The Secrets to Hiring Well

147The Secret to Hiring Well:An Organizational Resource Strategy

By Dr. Alice Waagen
President & Founder
Workforce Learning

When organizational leaders are looking to fill a staff vacancy, I suggest that they start by creating an organizational staffing or resource plan.

I prefer to call this plan an “organizational resource strategy,” because many organizations are achieving work goals by using a wide variety of staffing options, including full-time staff, temporary workers, contractors, vendors, consultants, interns, fellows — the list goes on.

Certain tasks may be better performed by outsourcing to other providers, while other needs should clearly be handled by internal staff members. Successful businesses can achieve their mission by taking an analytical, yet creative, approach to achieving their goals. The key is to maximize flexibility and efficiency.

Here are the six essential steps for creating an organizational resource strategy for your business:

1. Do an inventory of the work needed to be done. Analyze your business plans, both strategic and operational. What are the major goals and deliverables you need to achieve in the next six to 12 months? Make sure that you document all the work needed for the business, including the infrastructure or support tasks.

2. One way to judge the completeness of your inventory is to match it against calendars and planners. Are there team meetings or project meetings on calendars but not on plans? Sadly, many organizations do not update their planning documents when new projects crop up mid-year. Matching plans against how staff are actually spending their time is a great way to catch new work not included in the original plan.

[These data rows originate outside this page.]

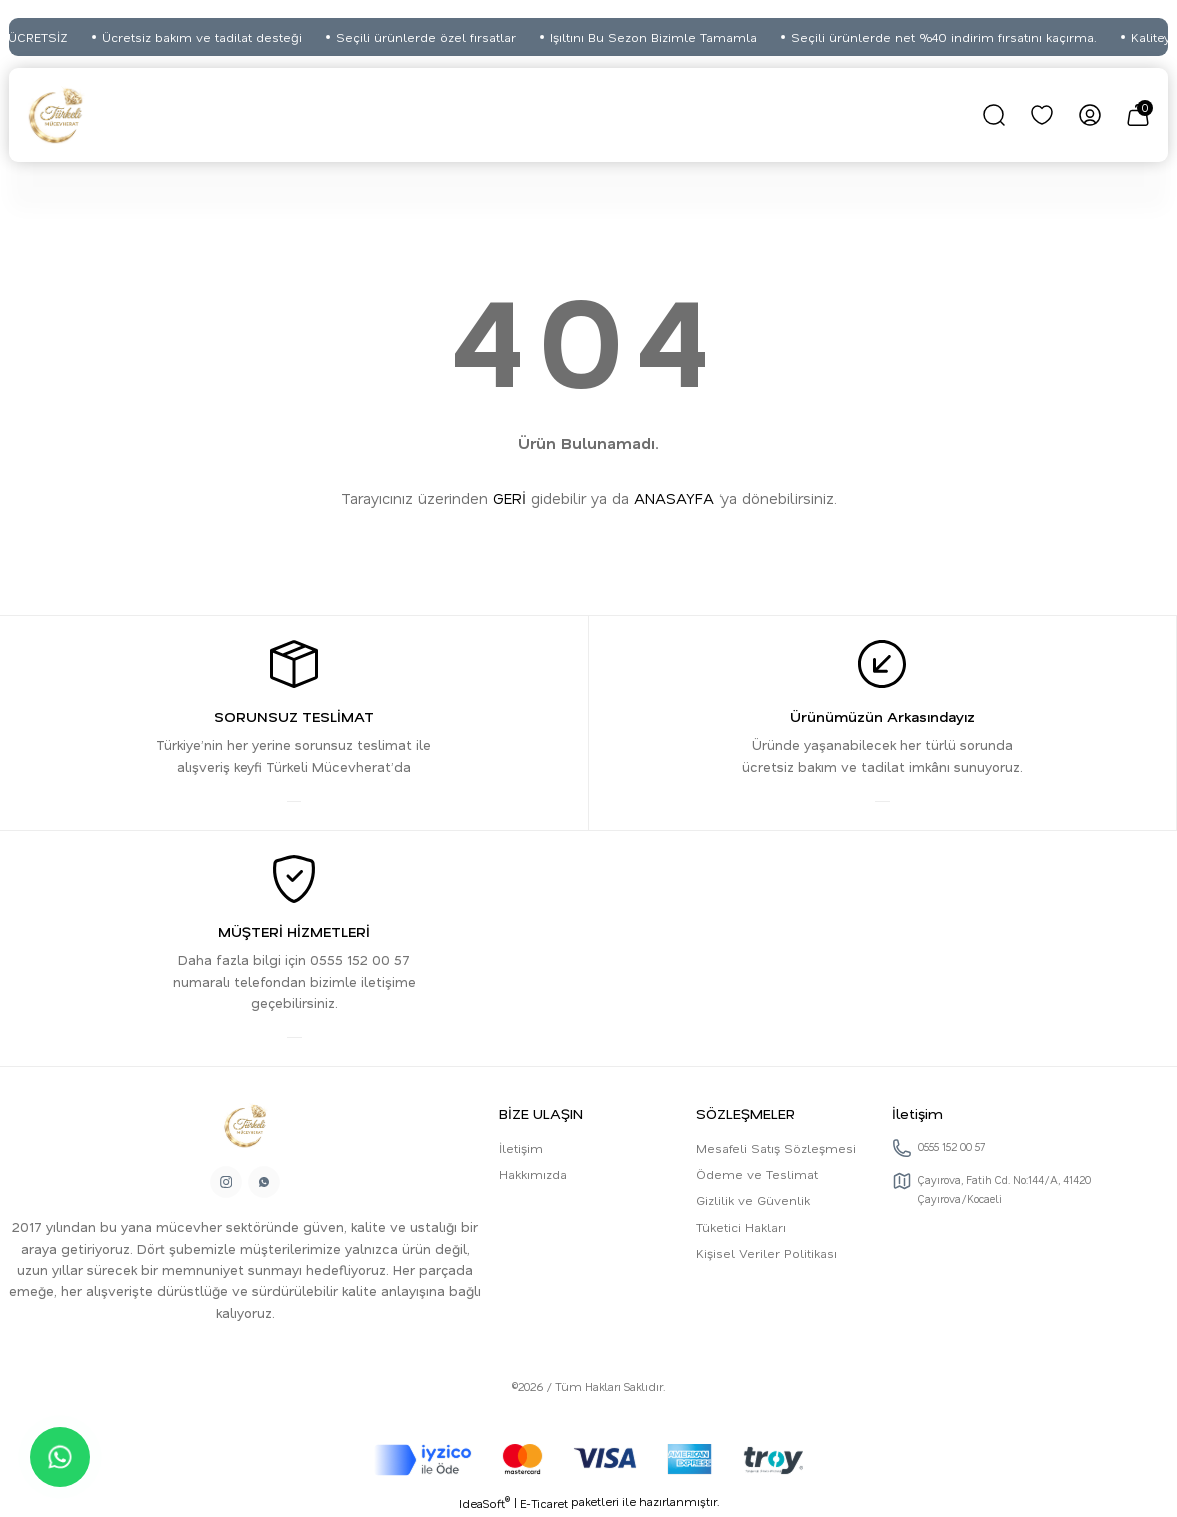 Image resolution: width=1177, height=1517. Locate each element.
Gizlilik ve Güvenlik (753, 1200)
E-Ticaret (544, 1503)
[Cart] (1138, 115)
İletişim (521, 1148)
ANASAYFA (674, 498)
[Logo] (56, 115)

3. List all people you are using to support the work. Be sure to include any nontraditional staff you may be using, such as volunteers, interns, vendors, and consultants.

4. Step back and take a good look at the match of work to people. Answer the following questions:

  • Do I have the right people doing the right work? Have I maximized the match between capability, expertise, and task?
  • Are there any redundancies? In our fast-paced, reactionary business climate where assignments are often made quickly, it is not uncommon to find two or more people tackling the same problem or issue.
  • Are there gaps? Work not being done? Can the work be reassigned to existing resources, or do you need new talent, expertise? If the work is short-term or temporary in nature, you may be best served hiring outside help like consultants or contractors. If the work is a permanent part of your operational plan, you should consider a permanent hire.

5. Use your inventory and analysis of the gaps as a guide to seeking the right person for the job. When you interview, you will be able to stay focused on the outcomes and deliverables you are expecting of the applicant and not be distracted by personality, background, or other factors. Your fundamental question will always be: Can they do the work? If the answer is yes, then put them in place. If not, and you’ll have no opportunity to teach or mentor them in the role, then keep looking.

6. Now, you are ready. Go ahead and read all those books and articles on effective interviewing. You’ve done your homework, you have your organizational resource strategy, and you have determined the best source for the talent you need. By focusing on the work, task, and outcomes, you can ensure that you will be shopping for the right solution to your staffing needs.